7.1917: Completed as SCHOONHAVEN by T. Van Duivendijk, Lekkekerk (Yard No. z15) for Van Uden Brothers, Holland.
1920: Sold to Koninklijke Nederlandsche Stoomvaarts Maatschappij N. V., Amsterdam, and renamed ERATO.
1933: Sold to Onesimus Dorey & Sons, Guernsey, and renamed LANCRESSE.
22.11.1935: Whilst on a voyage from Newlyn to London with stone, sunk in a collision 2 miles south by east from the Brake Light Vessel, near Deal, Kent.


19. BELGRAVE (1) (1945 - 1962)
O.N. 166344. 1,076g. 605n. 223.4 x 34.0 x 11.9 feet.
T.3-cyl. (13½”, 23” & 38” x 27”) engine made by North Eastern Marine Engineering Company Ltd, Newcastle. 115 NHP.
16.12.1937: Launched as BRASTED by Burntisland Shipbuilding Company Ltd., Burntisland (Yard No. 217) for Hudson Steamship Company Ltd., London.
1.1938: Completed. 
1945: Sold to Onesimus Dorey & Sons Ltd., Guernsey, and renamed BELGRAVE.
9.3.1962: Arrived at Ghent, Belgium for demolition.

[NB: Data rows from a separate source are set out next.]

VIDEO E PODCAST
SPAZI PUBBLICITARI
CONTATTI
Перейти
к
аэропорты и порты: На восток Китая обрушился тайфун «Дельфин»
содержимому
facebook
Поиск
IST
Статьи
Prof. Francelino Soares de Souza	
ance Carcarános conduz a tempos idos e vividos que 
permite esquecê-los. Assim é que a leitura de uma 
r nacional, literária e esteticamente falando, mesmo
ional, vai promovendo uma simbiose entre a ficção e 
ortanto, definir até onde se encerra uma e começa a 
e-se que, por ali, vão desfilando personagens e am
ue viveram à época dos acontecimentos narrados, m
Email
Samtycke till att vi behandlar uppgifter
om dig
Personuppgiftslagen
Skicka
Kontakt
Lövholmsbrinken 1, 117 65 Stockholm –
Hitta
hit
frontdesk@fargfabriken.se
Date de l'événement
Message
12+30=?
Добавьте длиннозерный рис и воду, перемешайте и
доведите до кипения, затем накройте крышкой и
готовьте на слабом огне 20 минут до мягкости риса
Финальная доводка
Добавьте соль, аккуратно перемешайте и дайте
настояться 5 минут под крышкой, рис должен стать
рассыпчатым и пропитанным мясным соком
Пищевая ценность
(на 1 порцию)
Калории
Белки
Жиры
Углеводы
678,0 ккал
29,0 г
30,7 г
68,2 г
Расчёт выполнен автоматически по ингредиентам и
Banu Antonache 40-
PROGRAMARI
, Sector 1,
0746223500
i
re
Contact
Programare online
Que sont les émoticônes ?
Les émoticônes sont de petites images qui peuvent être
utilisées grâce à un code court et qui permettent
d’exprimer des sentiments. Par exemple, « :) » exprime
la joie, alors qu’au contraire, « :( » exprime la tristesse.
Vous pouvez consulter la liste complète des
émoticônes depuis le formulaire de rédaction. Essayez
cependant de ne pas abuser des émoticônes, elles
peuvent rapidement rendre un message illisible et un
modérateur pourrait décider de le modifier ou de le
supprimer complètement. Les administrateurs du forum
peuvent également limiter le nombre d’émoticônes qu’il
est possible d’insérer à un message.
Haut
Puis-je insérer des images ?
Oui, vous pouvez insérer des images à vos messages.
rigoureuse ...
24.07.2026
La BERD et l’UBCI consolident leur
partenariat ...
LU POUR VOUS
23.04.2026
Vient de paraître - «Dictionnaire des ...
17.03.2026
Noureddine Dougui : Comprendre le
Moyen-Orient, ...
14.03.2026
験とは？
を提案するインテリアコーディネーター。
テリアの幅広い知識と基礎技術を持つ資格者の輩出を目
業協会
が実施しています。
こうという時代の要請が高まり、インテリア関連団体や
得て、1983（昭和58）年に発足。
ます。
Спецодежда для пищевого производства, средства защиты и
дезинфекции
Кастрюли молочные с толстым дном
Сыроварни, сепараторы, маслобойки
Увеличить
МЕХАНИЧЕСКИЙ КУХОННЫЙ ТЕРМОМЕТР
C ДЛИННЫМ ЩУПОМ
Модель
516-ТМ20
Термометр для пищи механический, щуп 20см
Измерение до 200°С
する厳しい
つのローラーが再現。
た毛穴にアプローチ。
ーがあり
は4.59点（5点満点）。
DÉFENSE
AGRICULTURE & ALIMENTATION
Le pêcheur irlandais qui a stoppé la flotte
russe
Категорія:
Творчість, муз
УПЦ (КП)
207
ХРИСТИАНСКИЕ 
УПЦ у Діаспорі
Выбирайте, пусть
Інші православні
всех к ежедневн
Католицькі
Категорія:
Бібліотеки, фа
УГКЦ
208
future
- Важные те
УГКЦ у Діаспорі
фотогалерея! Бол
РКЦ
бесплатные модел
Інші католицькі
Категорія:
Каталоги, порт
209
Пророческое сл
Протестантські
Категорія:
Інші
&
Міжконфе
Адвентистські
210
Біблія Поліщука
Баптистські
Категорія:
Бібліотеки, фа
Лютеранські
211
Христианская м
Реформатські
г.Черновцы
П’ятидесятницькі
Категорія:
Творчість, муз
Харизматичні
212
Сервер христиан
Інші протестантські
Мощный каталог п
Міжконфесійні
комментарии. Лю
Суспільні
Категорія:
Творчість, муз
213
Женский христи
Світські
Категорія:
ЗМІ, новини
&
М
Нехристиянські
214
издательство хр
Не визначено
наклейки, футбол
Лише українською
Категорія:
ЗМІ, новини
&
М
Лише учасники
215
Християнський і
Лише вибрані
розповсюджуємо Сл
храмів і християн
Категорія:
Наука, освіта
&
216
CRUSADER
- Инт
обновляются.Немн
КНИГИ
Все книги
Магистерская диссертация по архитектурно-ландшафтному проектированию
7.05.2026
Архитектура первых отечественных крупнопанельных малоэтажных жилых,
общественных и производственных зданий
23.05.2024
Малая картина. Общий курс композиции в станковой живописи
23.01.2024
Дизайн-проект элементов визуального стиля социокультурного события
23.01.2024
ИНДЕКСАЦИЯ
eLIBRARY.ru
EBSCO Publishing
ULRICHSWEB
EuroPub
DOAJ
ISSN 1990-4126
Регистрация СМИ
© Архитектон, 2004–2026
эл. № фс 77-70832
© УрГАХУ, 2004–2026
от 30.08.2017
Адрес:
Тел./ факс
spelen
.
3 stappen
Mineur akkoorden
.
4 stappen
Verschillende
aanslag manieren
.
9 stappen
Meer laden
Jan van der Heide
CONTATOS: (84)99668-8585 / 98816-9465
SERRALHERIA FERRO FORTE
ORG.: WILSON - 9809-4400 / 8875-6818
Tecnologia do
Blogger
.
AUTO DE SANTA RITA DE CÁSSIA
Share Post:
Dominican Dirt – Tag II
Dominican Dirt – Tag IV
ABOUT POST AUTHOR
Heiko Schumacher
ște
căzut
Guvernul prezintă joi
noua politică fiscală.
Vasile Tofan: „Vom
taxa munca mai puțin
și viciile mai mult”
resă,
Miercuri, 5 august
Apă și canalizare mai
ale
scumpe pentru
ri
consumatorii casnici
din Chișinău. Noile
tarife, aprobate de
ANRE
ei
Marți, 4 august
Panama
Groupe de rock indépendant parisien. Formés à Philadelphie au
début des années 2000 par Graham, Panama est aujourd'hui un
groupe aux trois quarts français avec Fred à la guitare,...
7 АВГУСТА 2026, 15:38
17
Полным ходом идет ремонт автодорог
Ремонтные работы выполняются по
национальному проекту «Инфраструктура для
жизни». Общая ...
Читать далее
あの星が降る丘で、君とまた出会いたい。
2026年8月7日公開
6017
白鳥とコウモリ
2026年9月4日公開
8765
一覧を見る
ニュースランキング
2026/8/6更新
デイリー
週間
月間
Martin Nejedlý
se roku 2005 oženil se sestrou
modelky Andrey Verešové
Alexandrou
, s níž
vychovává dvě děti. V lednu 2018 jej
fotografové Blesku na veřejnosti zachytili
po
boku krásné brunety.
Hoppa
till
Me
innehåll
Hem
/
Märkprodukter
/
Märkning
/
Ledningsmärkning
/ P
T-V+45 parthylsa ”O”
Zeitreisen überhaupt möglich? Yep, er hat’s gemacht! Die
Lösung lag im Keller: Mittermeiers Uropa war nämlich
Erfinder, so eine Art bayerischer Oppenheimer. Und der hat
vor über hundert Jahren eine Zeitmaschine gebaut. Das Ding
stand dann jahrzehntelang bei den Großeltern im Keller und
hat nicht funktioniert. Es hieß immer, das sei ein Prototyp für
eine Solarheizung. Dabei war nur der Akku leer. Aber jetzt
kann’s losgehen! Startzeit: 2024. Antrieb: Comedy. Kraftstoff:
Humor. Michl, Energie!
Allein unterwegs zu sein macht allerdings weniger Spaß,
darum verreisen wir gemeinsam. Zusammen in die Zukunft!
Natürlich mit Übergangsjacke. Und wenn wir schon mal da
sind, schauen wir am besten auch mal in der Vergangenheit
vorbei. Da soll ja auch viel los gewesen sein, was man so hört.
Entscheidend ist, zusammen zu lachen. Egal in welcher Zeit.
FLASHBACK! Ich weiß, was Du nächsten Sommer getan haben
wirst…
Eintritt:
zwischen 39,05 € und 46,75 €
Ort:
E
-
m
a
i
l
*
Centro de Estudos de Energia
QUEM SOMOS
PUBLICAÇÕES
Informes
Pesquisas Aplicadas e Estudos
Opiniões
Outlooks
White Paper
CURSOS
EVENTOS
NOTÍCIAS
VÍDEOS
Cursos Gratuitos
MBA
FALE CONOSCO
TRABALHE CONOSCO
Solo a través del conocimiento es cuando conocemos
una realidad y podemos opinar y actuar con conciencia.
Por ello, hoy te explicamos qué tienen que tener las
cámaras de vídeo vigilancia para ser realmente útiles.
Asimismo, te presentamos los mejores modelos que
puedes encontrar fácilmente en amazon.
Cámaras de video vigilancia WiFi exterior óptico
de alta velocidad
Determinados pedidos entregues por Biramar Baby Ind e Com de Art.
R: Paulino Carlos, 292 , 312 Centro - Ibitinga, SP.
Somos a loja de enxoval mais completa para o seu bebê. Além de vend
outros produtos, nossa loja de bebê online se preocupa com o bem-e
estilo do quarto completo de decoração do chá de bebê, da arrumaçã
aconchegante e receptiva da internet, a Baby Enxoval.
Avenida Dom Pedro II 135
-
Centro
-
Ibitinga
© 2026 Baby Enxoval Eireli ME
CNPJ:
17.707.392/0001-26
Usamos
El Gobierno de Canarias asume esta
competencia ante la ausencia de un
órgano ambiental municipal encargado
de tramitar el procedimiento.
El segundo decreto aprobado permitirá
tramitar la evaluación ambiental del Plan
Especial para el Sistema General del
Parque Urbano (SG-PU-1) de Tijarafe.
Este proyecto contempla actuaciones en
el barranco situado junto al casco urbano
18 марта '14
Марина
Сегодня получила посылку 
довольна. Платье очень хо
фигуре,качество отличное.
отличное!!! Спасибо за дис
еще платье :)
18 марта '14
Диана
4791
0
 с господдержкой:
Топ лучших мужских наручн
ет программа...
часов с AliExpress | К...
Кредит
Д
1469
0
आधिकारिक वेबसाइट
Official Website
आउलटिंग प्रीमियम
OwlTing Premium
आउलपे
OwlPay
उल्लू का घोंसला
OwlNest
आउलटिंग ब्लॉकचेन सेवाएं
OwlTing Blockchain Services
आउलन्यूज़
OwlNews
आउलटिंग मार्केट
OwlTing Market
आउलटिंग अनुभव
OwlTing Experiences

20. ROCQUAINE (1) (1946 – 1961)
O.N. 169401. 965g. 536n. 197.6 x 24.1 x 13.2 feet.
T.3-cyl. (15”, 25½” & 41” x 31”) engine made by Aitchison, Blair Ltd., Clydebank.
15.9.1943: Launched as EMPIRE RIDER by Scott & Sons, Bowling (Yard No. 369) for the Ministry of War Transport, (J. Hay & Sons Ltd., managers).
10.1943: Completed. 
1946: Sold to Onesimus Dorey & Sons Ltd., Guernsey, and renamed ROCQUAINE.
24.4.1952: Suffered an explosion and fire which was subsequently extinguished and damage repaired.
1961: Demolished at Terneuzen.


21. FERMAIN (3) (1948 - 1952)
O.N. 146927. 1,074g. 606n. 210.4 x 33.0 x 13.6 feet.
T.3-cyl. (17”, 28” & 46” x 30”) engine made by North Eastern Marine Engineering Company Ltd., Sunderland. 147 NHP.
1.1924: Completed as BRIAN by R. Thompson & Sons Ltd., Sunderland, (Yard No.318), for J. J. Robson & Son, Sunderland. 
1943: Purchased by the Williamstown Shipping Company Ltd., (Comben Longstaff & Company Ltd., managers), London. 
1945: Renamed KENTBROOK. 
1948: Sold to Onesimus Dorey & Sons Ltd., Guernsey, and renamed FERMAIN. 
29.12.1952: Whilst on a voyage from Swansea to Guernsey with Anthracite, wrecked on Black Rock, N. E. of St.Sampson Harbour, Guernsey. Holds & engine room tidal, broadside to beach with sides badly buckled amidships.
2.1953: Declared a constructive total loss and sold for demolition.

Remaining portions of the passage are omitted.